[Exercise instructions] Each line of the data below holding the word "eine" must be copied.

═══ Data shown

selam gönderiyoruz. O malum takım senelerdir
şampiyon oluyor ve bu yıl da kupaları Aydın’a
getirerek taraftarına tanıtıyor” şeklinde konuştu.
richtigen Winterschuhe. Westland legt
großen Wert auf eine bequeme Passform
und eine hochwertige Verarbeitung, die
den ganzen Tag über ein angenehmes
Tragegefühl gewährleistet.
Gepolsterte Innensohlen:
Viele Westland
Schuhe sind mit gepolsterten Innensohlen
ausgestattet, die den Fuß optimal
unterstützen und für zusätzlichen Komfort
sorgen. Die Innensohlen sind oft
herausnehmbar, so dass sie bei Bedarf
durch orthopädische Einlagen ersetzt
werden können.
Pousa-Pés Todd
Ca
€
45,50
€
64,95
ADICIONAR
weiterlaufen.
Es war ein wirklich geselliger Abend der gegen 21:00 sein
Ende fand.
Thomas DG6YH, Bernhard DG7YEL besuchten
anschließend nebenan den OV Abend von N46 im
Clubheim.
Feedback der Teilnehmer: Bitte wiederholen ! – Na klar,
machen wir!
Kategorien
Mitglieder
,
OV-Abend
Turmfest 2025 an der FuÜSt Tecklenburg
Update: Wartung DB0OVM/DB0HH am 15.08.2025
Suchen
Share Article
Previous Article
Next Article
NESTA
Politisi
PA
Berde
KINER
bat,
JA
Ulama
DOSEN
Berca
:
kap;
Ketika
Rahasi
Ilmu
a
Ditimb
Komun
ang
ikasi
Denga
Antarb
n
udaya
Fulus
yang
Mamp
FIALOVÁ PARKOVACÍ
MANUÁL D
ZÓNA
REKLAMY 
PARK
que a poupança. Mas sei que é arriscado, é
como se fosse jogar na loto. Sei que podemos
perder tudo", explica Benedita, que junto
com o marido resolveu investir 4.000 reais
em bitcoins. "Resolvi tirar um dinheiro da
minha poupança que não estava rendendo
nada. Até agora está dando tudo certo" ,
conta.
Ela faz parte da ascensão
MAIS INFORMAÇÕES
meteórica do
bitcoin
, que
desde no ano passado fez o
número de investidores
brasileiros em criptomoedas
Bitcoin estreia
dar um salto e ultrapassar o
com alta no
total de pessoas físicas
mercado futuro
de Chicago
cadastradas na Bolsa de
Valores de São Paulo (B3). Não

══════

[Task output]
großen Wert auf eine bequeme Passform
und eine hochwertige Verarbeitung, die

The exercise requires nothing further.